Probing the deuteron breakup and linking the cross sections of residue production between the neutron- and deuteron-induced spallation at 500 MeV/nucleon

Background: Cross section data of neutron-induced spallation are requisite in order to study the transmutation of the long-lived fission products from the spallation. However, those data are very scarce at present due to the difficulty of providing a neutron source in the GeV region and the impossibility of the inverse dynamics. Purpose: The present work is an attempt to probe the dynamic process of deuteron breakup in deuteron-induced spallation and discuss the possibility of measuring indirectly the cross section in neutron-induced spallation. Method: The isospin-dependent quantum molecular dynamics model is applied to simulate the spallation process until the excitation energy of the hot fragment is less than 2 MeV/nucleon. The statistical model GEMINI based on the Hauser-Feshbach formalism is used to describe the deexcitation of the hot fragments.

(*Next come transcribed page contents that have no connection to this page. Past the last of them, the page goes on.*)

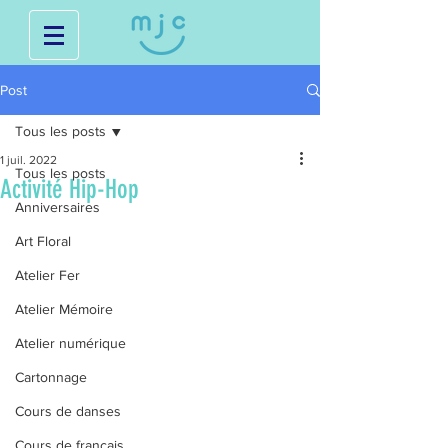
Post
Tous les posts
1 juil. 2022
Tous les posts
Activité Hip-Hop
Anniversaires
Art Floral
Atelier Fer
Atelier Mémoire
Atelier numérique
Cartonnage
Cours de danses
Cours de français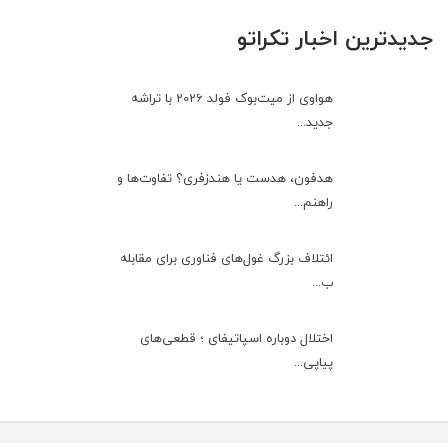
جدیدترین اخبار تکراتو
هواوی از میت‌بوک فولد 2026 با تراشه
جدید...
هدفون، هدست یا هندزفری؟ تفاوت‌ها و
راهنم...
ائتلاف بزرگ غول‌های فناوری برای مقابله
ب...
اختلال دوباره اسپاتیفای ؛ قطعی‌های
پیاپی...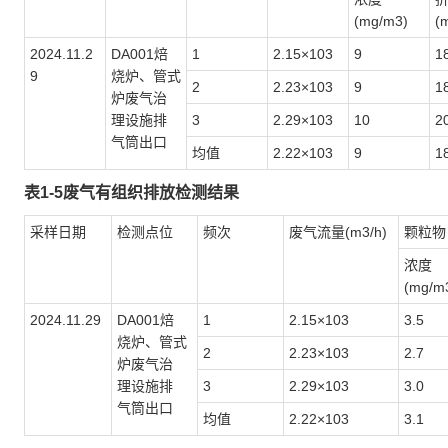
(mg/m3)
(
2024.11.2
DA001焙
1
2.15×103
9
1
9
烧炉、管式
2
2.23×103
9
1
炉废气治
理设施排
3
2.29×103
10
2
气筒出口
均值
2.22×103
9
1
表1-5废气有组织排放检测结果
采样日期
检测点位
频次
废气流量(m3/h)
颗粒物
浓度
(mg/m
2024.11.29
DA001焙
1
2.15×103
3.5
烧炉、管式
2
2.23×103
2.7
炉废气治
理设施排
3
2.29×103
3.0
气筒出口
均值
2.22×103
3.1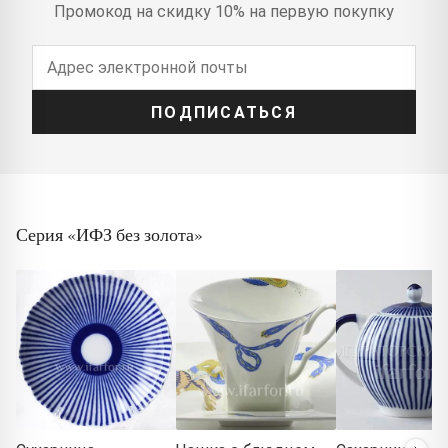
Промокод на скидку 10% на первую покупку
ПОДПИСАТЬСЯ
Серия «ИФЗ без золота»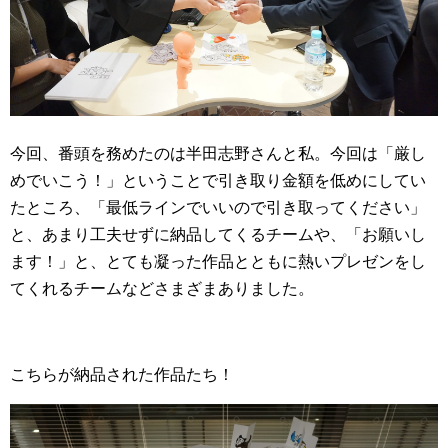
今回、番頭を務めたのは半田志野さんと私。今回は「厳し
めでいこう！」ということで引き取り金額を低めにしてい
たところ、「最低ラインでいいので引き取ってください」
と、あまり工夫せずに納品してくるチームや、「お願いし
ます！」と、とても凝った作品とともに熱いプレゼンをし
てくれるチームなどさまざまありました。
こちらが納品された作品たち！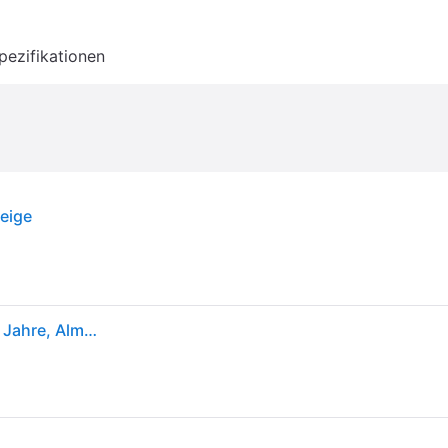
pezifikationen
Beige
CYBEX Gold Kinder-Autositz Solution G2 Plus, 3-12 Jahre, Almond Beige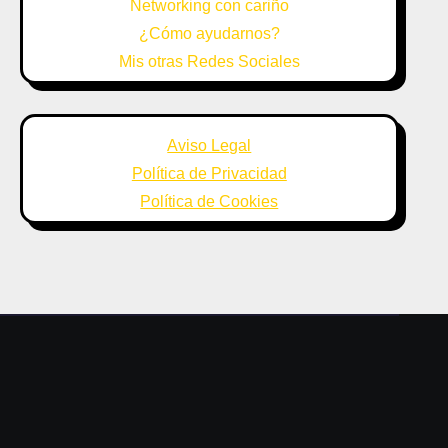
Networking con cariño
¿Cómo ayudarnos?
Mis otras Redes Sociales
Aviso Legal
Política de Privacidad
Política de Cookies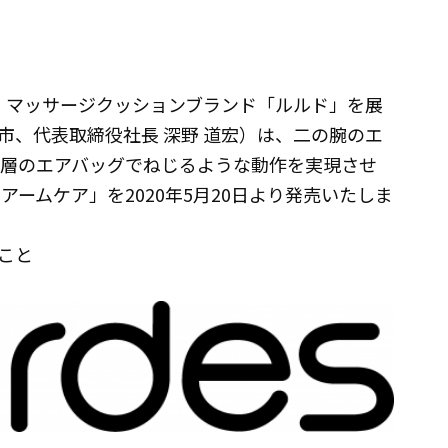
破、マッサージクッションブランド「ルルド」を展
市、代表取締役社長 深野 道宏）は、二の腕のエ
0層のエアバッグでねじるような動作を実現させ
アームケア」を2020年5月20日より発売いたしま
こと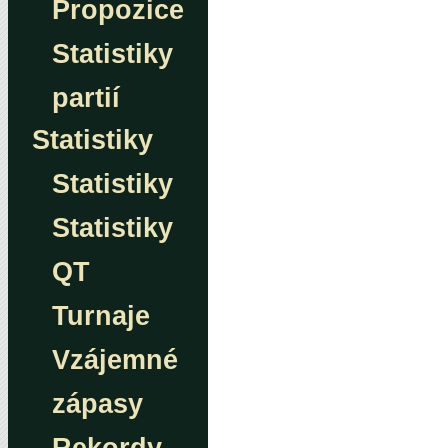
Propozice
Statistiky
partií
Statistiky
Statistiky
Statistiky
QT
Turnaje
Vzájemné
zápasy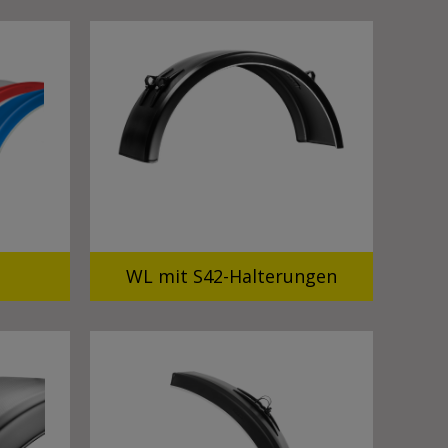
WL mit S42-Halterungen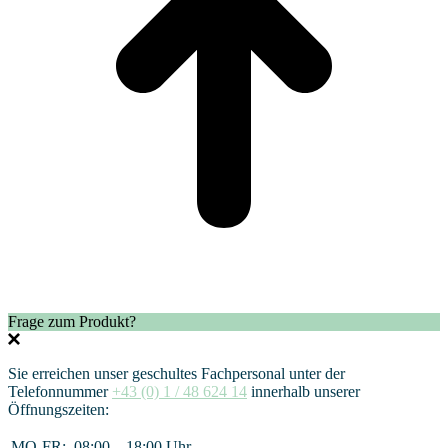
Frage zum Produkt?
Sie erreichen unser geschultes Fachpersonal unter der
Telefonnummer
+43 (0) 1 / 48 624 14
innerhalb unserer
Öffnungszeiten:
MO-FR:
08:00 – 18:00 Uhr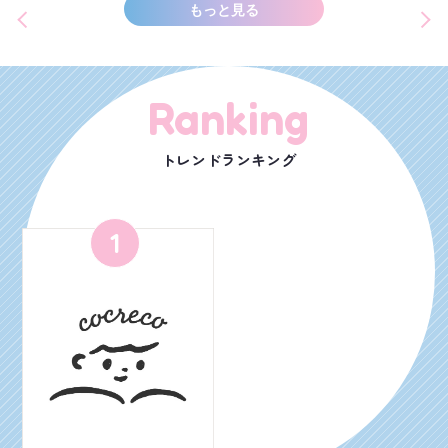
もっと見る
Ranking
トレンドランキング
1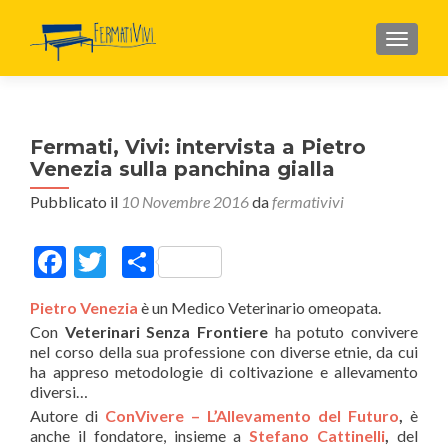
MOSTR
Fermati, Vivi: intervista a Pietro
Venezia sulla panchina gialla
Pubblicato il
10 Novembre 2016
da
fermativivi
Facebook
Twitter
Condividi
Pietro Venezia
è un Medico Veterinario omeopata.
Con
Veterinari Senza Frontiere
ha potuto convivere
nel corso della sua professione con diverse etnie, da cui
ha appreso metodologie di coltivazione e allevamento
diversi…
Autore di
ConVivere – L’Allevamento del Futuro
,
è
anche il fondatore, insieme a
Stefano Cattinelli
,
del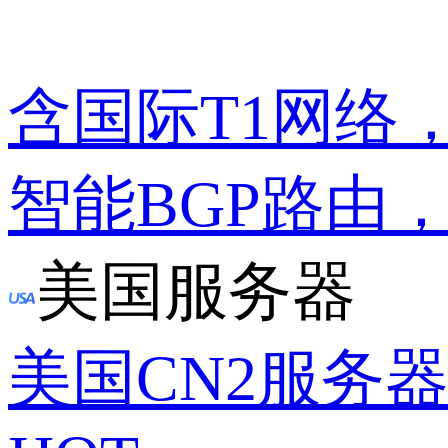
含国际T1网络
智能BGP路由
美国服务器
美国CN2服务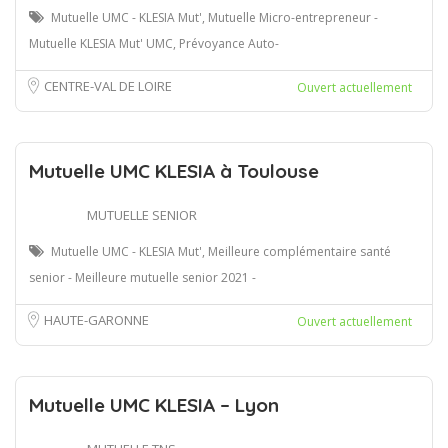
Mutuelle UMC - KLESIA Mut', Mutuelle Micro-entrepreneur -
Mutuelle KLESIA Mut' UMC, Prévoyance Auto-
CENTRE-VAL DE LOIRE
Ouvert actuellement
Mutuelle UMC KLESIA à Toulouse
MUTUELLE SENIOR
Mutuelle UMC - KLESIA Mut', Meilleure complémentaire santé
senior - Meilleure mutuelle senior 2021 -
HAUTE-GARONNE
Ouvert actuellement
Mutuelle UMC KLESIA – Lyon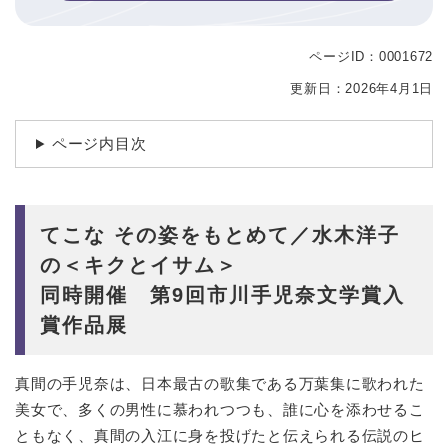
ページID：0001672
本
文
更新日：2026年4月1日
ページ内目次
てこな その姿をもとめて／水木洋子
の＜キクとイサム＞
同時開催 第9回市川手児奈文学賞入
賞作品展
真間の手児奈は、日本最古の歌集である万葉集に歌われた
美女で、多くの男性に慕われつつも、誰に心を添わせるこ
ともなく、真間の入江に身を投げたと伝えられる伝説のヒ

Results: By comparing the calculations to the data, the theoretical framework is proved to be reasonable when predicting the neutron production in spallation. By investigating the deuteron breakup, deuteron-induced spallation is divided into deuteron absorbing, neutron stripping, proton stripping, and elastic breakup. It is found that the proton stripping plays the dominant role in the production of high-energy neutrons, while the neutron stripping is responsible for the emission of high-energy protons. Due to the weak binding of the deuteron, it is suggested that the combination of neutron stripping and elastic breakup in deuteron-induced spallation is equivalent to neutron-induced spallation. Conclusions: Using the proton recoiling from the deuteron as the trigger signal, deuteron-induced spallation may be applied to measure indirectly the cross section in neutron-induced spallation.